Slave of the blade
I got myself a safety razor! I do go back and forth with shaving but I figured since I do shave from time to time and Giac's disposable blades that I've been borrowing got my skin pretty irritated, I wanted to commit to the good ol' safety razor.
It took me a long while to pick one.
Last Christmas I got my dad one from Amazon that claimed to be sustainable and had a bamboo handle and stuff, but I'm trying to stop supporting Amazon AND I was hoping to find something locally produced to avoid shipment. I had my eyes on a couple of options but wasn't 100% sold on the design (I wanted something that would be visually pleasant as well as serve the purpose).
Eventually, I found this company. Unfortunately it's not New Zealand based, but I figured I would compromise in favour of a product I was hopefully going to love.
After strenuous months of research, I knew I wanted a double-edge (for more shaving surface), three-piece design (the two-piece sounded difficult to clean and the one piece scared the shit out of me). I also wanted one with a detachable head that you have to unscrew to remove and change the blade, as opposed to one that unscrews at the bottom, because I watched a video of someone saying that with the screw-bottom you can accidentally screw it open while using it - as if I wasn't terrified enough already.

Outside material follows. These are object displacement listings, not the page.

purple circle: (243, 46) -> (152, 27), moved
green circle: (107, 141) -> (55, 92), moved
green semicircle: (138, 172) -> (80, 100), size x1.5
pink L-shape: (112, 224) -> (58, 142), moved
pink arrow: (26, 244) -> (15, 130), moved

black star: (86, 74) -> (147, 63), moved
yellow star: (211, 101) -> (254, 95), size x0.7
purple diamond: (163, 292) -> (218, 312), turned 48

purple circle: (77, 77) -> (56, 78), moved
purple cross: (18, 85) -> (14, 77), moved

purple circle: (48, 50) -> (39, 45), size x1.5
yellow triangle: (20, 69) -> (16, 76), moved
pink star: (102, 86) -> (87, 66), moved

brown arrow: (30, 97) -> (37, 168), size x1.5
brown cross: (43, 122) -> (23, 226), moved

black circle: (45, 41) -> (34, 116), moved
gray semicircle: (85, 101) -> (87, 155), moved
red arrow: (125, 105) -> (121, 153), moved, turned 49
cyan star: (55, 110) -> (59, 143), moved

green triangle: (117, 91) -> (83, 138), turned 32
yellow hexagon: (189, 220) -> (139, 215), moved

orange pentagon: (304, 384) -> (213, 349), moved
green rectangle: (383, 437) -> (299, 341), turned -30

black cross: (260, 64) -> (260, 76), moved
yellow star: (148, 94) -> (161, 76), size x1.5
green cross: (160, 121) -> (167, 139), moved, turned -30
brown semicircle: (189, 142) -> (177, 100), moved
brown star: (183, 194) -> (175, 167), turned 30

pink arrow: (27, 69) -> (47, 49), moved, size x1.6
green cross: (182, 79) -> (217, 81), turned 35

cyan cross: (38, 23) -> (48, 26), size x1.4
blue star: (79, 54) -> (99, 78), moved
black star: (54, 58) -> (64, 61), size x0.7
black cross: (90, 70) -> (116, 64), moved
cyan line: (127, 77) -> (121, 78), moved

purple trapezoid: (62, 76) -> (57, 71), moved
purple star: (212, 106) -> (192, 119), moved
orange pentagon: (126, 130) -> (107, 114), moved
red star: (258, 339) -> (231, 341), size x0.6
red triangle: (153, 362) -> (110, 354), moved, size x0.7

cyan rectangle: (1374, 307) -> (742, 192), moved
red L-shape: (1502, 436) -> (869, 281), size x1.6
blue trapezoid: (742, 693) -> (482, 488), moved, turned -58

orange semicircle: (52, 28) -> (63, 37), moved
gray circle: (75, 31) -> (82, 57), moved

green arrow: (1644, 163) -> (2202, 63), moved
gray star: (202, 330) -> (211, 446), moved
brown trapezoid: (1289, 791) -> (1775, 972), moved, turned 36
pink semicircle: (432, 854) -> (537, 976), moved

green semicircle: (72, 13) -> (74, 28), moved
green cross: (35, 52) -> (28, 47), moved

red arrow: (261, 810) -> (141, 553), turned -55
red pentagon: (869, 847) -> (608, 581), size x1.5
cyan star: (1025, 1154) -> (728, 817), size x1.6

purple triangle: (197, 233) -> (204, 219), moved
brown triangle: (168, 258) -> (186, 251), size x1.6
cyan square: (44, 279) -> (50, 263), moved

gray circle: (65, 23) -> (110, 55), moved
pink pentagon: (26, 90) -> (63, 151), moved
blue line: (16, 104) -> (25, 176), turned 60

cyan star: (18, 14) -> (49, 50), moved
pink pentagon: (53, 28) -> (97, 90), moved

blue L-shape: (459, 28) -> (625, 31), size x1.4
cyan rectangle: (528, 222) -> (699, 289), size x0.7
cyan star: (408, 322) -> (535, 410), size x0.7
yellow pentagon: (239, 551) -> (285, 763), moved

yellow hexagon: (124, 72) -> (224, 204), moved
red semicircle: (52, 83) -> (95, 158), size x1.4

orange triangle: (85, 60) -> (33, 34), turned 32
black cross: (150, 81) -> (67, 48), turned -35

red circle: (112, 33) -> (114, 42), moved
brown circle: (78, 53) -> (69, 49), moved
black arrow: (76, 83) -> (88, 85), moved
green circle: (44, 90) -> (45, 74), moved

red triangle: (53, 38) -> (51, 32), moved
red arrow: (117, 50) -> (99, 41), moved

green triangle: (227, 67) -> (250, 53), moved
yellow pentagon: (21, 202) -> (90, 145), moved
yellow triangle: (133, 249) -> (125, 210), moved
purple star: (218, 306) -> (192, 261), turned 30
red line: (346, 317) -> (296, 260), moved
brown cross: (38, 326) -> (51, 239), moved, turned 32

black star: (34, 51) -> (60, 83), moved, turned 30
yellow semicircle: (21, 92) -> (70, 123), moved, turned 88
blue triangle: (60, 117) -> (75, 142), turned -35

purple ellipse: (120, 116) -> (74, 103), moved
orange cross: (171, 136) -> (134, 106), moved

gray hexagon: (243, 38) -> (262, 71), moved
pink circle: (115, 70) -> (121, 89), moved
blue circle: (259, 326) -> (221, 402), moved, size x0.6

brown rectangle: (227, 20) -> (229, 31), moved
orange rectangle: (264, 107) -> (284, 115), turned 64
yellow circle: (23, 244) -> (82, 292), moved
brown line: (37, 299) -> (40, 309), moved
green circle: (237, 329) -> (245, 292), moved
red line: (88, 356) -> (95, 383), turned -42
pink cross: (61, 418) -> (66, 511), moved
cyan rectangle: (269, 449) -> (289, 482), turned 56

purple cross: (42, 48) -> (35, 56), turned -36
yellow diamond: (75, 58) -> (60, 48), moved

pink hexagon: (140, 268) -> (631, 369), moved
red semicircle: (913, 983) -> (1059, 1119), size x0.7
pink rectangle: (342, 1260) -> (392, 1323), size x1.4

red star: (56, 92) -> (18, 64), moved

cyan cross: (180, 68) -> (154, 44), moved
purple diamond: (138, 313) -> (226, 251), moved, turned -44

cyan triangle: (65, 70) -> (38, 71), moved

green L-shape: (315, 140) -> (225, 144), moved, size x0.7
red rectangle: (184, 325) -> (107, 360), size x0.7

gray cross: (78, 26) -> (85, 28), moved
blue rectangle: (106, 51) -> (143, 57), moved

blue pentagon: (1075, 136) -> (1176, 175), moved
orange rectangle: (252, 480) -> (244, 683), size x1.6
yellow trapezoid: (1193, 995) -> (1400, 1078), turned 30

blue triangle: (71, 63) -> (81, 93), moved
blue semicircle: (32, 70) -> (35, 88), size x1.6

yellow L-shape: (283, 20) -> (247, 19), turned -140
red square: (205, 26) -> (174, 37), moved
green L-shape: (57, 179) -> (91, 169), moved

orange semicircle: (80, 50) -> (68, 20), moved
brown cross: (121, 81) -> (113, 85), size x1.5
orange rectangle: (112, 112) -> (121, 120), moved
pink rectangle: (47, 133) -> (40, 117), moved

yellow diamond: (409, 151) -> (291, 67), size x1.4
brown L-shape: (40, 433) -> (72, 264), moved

So I ordered this one (it's still on sale by the way!). When it arrived a couple of weeks later, it looked like this:
The packaging had zero plastic, the razor itself came in a lovely hemp bag, and it included ten individually wrapped (in paper) double-edged razor blades (officially the freaking scariest thing I've ever handled).
I tried it straight away. My first attempt took place in the shower, and was only limited to the lower half of my legs. It sure was a peculiar experience.
A safety razor is way heavier than a regular disposable razor, and needs much more attention and focus when used. It took me the longest time and my vision was blurred by sweat dripping down my forehead into my eyes.
Eventually, it was over. I only managed to cut myself twice, on both ankles - which to be fair is not an unusual occurrence every time I use a fresh new blade. The final result was not spectacular - I had high expectations after a friend told me safety razors give a much closer shave than regular razors, however my skin felt bumby and definitely not as smooth as I was hoping.
(I also missed some spots accidentally - see below - and some purposefully - my knees. Too bony.)
A couple of days later, I tried my thighs. This time it felt easier. I'd read that the best way to use a safety razor is to orient it at a 35 degree angle or something, but had no idea what that meant until I figured you basically just need to press the flat part of the head against your skin (this is where the blade peeks out from the head). Except, you don't have to press! The weight of the razor does all the job. You can literally hold the handle between two fingers and GENTLY slide it up your legs, and if the orientation is right the blade will pick up all your hairs.
My thighs ended up much smoother than my calves, but the hair up there is also thinner, so I'm not sure where the merit goes. So far I haven't ventured any higher that that - and to be fair I don't see anything as sharp as that devilish blade going anywhere near my pubes.
I reckon I need some more practice, but so far I'm quite satisfied with the experience. My favourite part is probably how easy it is to clean: you just have to unscrew the head, take the three pieces apart, and rinse them. You need to be extra careful when handling the blade, but it's still much neater than having to pluck the hairs off the back of a disposable razor.
I will let you know if I ever take a chance on my pits (but I doubt it). Honestly, I don't think I shave enough to justify a full review of a safety razor, but at least now my conscience is clear.